Blackberry, autrefois leader dans le domaine des smartphones, a quasiment disparu du marché. On peut dire la même chose d’autres entreprises prestigieuses par le passé : AOL était le plus grand fournisseur d’accès, Yahoo! était le plus grand moteur de recherche, etc. Il y a cinq ans seulement, GoPro cotait 15 fois plus que son cours actuel !
D’un autre côté, les gains générés par les technos peuvent être bien supérieurs à ceux d’autres secteurs. Ils peuvent condenser 10 années de croissance d’une entreprise établie comme Coca-Cola… en un an seulement.
Si les entreprises technologiques ne durent pas forcément 100 ans, comme le préférerait Buffett, elles rappellent en fait une de ses toutes premières stratégies, qu’il a abandonnée depuis longtemps.
Au début de sa carrière, Buffett préférait investir dans ce qu’il appelait des « mégots ». Je vais le laisser s’expliquer…
Si on achète une action à un prix suffisamment bas, il se produira généralement un sursaut dans l’évolution de l’entreprise qui vous donnera une chance de vous en débarrasser sur un gain raisonnable, même si la performance de long terme de la société est épouvantable. J’appelle cela l’approche « mégot » de l’investissement. Un mégot de cigare que l’on trouve dans la rue et auquel il ne reste qu’une bouffée à tirer n’offre peut-être pas beaucoup de fumée, mais l’achat « à prix cassé » fera de cette bouffée du pur profit.
Si l’on applique cela aux entreprises technologiques, les investisseurs pourraient chercher des entreprises qui ne dureront pas éternellement mais qui offrent une « bonne bouffée ».
Enfin, dans le livre Trade Like Warren Buffett, je parle de la philosophie de Buffett concernant les désastres. Suite aux attentats du 11 septembre 2001, Buffett est passé à la télévision, déclarant :
« Si vous étiez détenteur d’actions et que vous croyiez à la croissance de long terme de l’économie US le 10 septembre, vous devriez y croire tout autant le 12 septembre. »
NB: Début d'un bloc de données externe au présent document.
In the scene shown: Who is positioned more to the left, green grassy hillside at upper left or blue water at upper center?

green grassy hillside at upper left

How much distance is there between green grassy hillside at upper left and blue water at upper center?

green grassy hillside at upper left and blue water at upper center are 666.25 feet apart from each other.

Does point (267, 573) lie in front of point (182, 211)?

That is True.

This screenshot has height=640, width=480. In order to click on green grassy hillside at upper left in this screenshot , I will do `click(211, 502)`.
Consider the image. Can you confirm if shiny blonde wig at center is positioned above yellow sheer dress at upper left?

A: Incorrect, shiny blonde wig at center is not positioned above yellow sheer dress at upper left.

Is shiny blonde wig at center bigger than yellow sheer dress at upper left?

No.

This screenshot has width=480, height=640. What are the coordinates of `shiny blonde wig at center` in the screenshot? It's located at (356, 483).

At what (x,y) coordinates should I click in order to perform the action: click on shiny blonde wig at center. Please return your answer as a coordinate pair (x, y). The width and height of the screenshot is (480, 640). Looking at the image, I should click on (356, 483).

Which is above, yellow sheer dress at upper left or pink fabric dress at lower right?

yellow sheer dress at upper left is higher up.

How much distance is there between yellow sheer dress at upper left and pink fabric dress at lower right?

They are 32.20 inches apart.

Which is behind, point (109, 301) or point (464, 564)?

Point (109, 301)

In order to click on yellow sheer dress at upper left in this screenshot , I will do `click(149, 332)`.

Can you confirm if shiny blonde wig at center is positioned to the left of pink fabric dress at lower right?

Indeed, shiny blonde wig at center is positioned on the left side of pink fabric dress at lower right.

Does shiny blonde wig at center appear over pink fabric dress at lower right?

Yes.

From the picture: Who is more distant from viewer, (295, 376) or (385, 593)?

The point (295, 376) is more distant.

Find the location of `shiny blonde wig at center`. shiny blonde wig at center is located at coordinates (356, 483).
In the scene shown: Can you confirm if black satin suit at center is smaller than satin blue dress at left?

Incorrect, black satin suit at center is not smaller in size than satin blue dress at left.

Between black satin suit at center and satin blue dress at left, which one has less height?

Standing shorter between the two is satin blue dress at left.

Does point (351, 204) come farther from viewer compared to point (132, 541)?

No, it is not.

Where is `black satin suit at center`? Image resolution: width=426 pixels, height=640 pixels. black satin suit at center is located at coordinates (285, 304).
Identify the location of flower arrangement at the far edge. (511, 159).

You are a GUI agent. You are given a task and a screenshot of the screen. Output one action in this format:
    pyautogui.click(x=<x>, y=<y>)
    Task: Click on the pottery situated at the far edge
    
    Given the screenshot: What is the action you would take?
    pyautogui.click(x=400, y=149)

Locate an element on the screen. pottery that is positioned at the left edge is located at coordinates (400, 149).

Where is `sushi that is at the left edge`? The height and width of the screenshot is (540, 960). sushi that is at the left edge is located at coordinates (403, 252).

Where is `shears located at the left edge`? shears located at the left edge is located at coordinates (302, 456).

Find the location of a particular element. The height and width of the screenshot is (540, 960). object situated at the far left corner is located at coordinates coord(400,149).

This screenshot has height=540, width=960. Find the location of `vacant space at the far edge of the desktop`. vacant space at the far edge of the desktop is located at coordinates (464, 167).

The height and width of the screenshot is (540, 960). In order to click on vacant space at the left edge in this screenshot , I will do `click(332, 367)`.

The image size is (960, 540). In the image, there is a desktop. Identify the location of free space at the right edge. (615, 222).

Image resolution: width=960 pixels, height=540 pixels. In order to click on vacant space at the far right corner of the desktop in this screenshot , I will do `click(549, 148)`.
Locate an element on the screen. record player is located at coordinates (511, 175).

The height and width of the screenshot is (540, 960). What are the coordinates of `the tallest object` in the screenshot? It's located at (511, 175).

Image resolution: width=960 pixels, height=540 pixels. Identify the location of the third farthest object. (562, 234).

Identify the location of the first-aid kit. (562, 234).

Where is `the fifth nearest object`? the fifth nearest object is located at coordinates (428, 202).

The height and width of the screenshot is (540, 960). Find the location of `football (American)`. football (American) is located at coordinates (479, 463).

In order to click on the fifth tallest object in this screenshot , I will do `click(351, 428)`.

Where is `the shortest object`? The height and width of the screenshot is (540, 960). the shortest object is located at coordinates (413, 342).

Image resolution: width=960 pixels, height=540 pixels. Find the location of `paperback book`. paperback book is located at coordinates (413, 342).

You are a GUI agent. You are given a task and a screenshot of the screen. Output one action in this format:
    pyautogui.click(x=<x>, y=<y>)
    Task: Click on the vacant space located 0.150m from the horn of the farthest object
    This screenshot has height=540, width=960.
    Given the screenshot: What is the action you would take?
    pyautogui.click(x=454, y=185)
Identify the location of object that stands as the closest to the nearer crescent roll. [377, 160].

C’est la philosophie de longue date de Buffett : par-dessus tout, les crises ne représentent qu’un petit détour dans la valeur et la croissance de long terme du marché boursier.
À de nombreuses reprises, l’économie a fait preuve de résilience face à toutes sortes de catastrophes. Buffett semble éviter tout gros investissement dans le marché actuel – mais c’est peut-être plus dû au fait qu’il n’a pas de gigantesques « bonnes affaires » à saisir qu’à toute autre raison.
Pour un investisseur particulier prêt à prendre quelques risques sur les valeurs technos, le marché semble regorger d’opportunités.